#### Requirement
Let the line containing "tile_size parameter if t..." serve as the first line of the answer and the final line of the entries as its last, with every line between copied exactly.

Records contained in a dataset

+ + + +

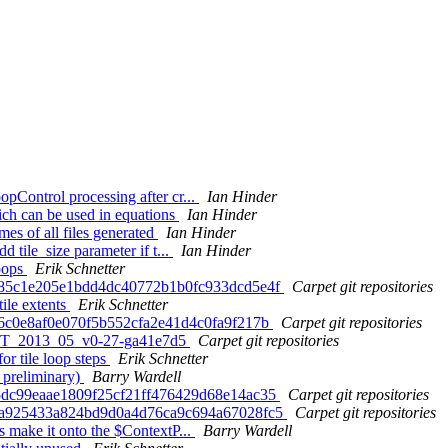
Control processing after cr...
Ian Hinder
ch can be used in equations
Ian Hinder
s of all files generated
Ian Hinder
tile_size parameter if t...
Ian Hinder
loops
Erik Schnetter
a1d85c1e205e1bdd4dc40772b1b0fc933dcd5e4f
Carpet git repositories
tile extents
Erik Schnetter
e86c0e8af0e070f5b552cfa2e41d4c0fa9f217b
Carpet git repositories
. ET_2013_05_v0-27-ga41e7d5
Carpet git repositories
or tile loop steps
Erik Schnetter
 preliminary)
Barry Wardell
495dc99eaae1809f25cf21ff476429d68e14ac35
Carpet git repositories
330a925433a824bd9d0a4d76ca9c694a67028fc5
Carpet git repositories
 make it onto the $ContextP...
Barry Wardell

+ + + +

#### Task solution
tile_size parameter if t...
Ian Hinder
loops
Erik Schnetter
a1d85c1e205e1bdd4dc40772b1b0fc933dcd5e4f
Carpet git repositories
tile extents
Erik Schnetter
e86c0e8af0e070f5b552cfa2e41d4c0fa9f217b
Carpet git repositories
. ET_2013_05_v0-27-ga41e7d5
Carpet git repositories
or tile loop steps
Erik Schnetter
 preliminary)
Barry Wardell
495dc99eaae1809f25cf21ff476429d68e14ac35
Carpet git repositories
330a925433a824bd9d0a4d76ca9c694a67028fc5
Carpet git repositories
 make it onto the $ContextP...
Barry Wardell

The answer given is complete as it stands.